=== WHAT YOU HAVE TO DO ===
Below are records; reproduce exactly the lines from the one that has "büyük yapıların inşasında" through the one that has "sektördeki en uygun", ends included, and nothing more.

=== DATASET EXTRACT ===
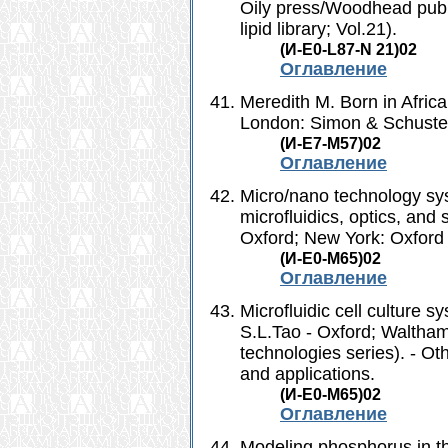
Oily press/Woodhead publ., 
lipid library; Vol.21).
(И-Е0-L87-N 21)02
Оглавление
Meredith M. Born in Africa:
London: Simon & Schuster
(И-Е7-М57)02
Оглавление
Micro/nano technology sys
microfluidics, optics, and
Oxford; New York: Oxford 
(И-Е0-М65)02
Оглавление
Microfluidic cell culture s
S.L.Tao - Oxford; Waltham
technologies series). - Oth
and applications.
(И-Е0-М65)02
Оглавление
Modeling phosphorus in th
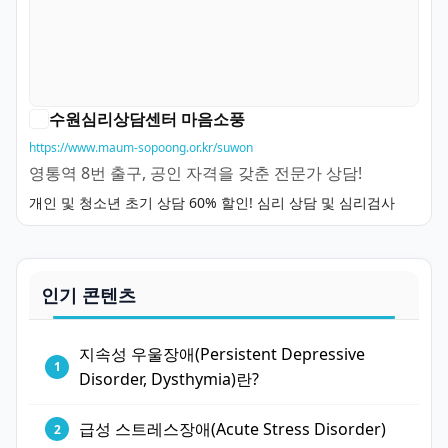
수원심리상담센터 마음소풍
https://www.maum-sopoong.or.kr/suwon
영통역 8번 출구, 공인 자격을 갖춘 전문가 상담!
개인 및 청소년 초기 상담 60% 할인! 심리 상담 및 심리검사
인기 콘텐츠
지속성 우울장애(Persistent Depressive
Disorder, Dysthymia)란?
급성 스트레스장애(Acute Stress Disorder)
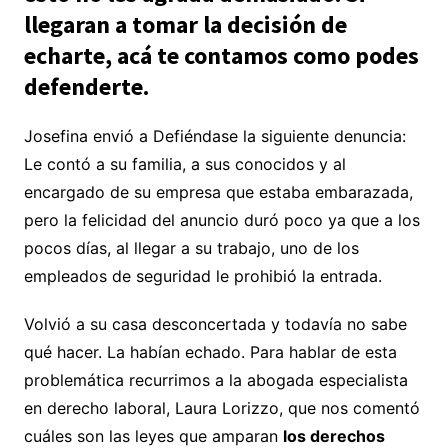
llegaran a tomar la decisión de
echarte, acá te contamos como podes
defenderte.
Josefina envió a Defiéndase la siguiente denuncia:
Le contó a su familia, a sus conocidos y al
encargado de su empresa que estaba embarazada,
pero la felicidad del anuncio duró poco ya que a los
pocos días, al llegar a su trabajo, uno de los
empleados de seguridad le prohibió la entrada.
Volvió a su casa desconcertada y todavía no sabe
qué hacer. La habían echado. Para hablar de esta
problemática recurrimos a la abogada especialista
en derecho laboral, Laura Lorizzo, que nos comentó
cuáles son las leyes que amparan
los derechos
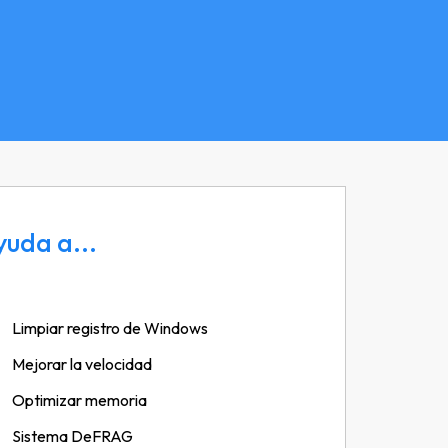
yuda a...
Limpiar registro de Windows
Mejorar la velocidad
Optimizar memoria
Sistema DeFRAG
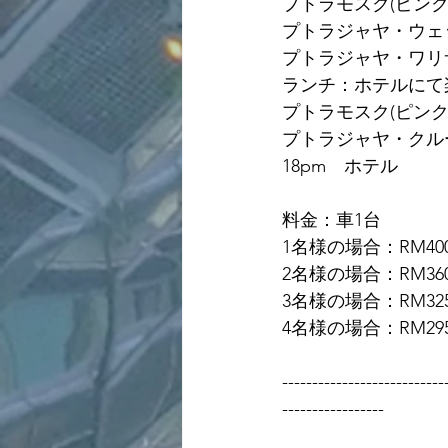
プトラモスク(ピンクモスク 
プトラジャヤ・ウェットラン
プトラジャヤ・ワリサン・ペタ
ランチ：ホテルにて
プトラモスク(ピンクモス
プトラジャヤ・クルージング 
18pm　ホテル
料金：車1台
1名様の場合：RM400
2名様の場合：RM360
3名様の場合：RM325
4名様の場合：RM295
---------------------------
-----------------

--

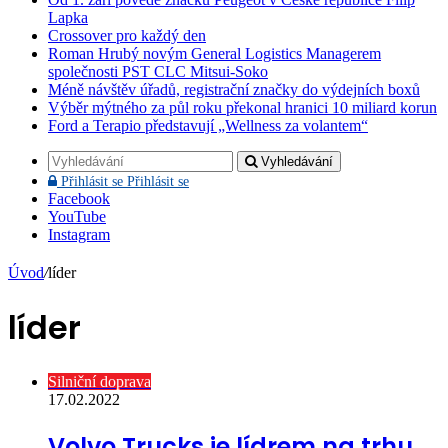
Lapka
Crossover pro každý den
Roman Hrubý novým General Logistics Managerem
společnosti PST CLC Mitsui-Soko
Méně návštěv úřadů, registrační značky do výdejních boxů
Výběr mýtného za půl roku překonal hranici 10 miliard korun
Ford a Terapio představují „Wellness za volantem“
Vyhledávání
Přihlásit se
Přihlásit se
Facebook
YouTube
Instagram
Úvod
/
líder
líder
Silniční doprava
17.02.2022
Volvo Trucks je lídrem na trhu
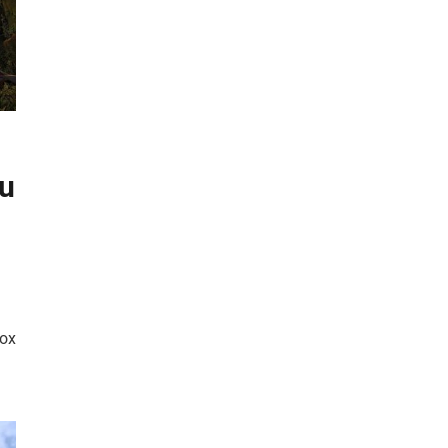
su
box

--

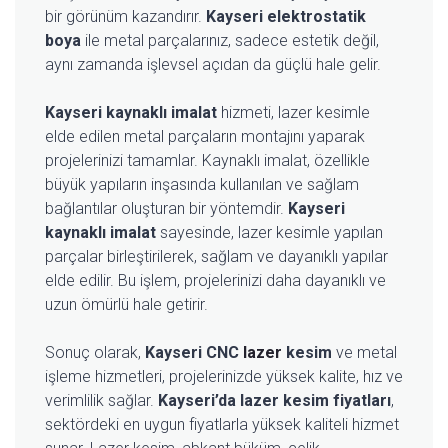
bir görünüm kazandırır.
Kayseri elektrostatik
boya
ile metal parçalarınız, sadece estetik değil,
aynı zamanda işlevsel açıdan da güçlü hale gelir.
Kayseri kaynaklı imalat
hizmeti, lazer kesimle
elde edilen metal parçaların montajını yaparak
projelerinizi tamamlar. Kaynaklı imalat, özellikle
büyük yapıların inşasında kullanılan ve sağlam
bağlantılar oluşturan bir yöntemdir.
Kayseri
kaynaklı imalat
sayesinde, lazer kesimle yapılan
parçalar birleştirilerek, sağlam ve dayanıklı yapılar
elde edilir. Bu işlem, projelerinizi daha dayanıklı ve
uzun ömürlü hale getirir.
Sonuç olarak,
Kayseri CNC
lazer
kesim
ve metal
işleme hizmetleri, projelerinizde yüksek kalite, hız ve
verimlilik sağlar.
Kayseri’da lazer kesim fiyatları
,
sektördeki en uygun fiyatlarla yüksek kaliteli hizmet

=== WRITTEN RESPONSE ===
büyük yapıların inşasında kullanılan ve sağlam
bağlantılar oluşturan bir yöntemdir.
Kayseri
kaynaklı imalat
sayesinde, lazer kesimle yapılan
parçalar birleştirilerek, sağlam ve dayanıklı yapılar
elde edilir. Bu işlem, projelerinizi daha dayanıklı ve
uzun ömürlü hale getirir.
Sonuç olarak,
Kayseri CNC
lazer
kesim
ve metal
işleme hizmetleri, projelerinizde yüksek kalite, hız ve
verimlilik sağlar.
Kayseri’da lazer kesim fiyatları
,
sektördeki en uygun fiyatlarla yüksek kaliteli hizmet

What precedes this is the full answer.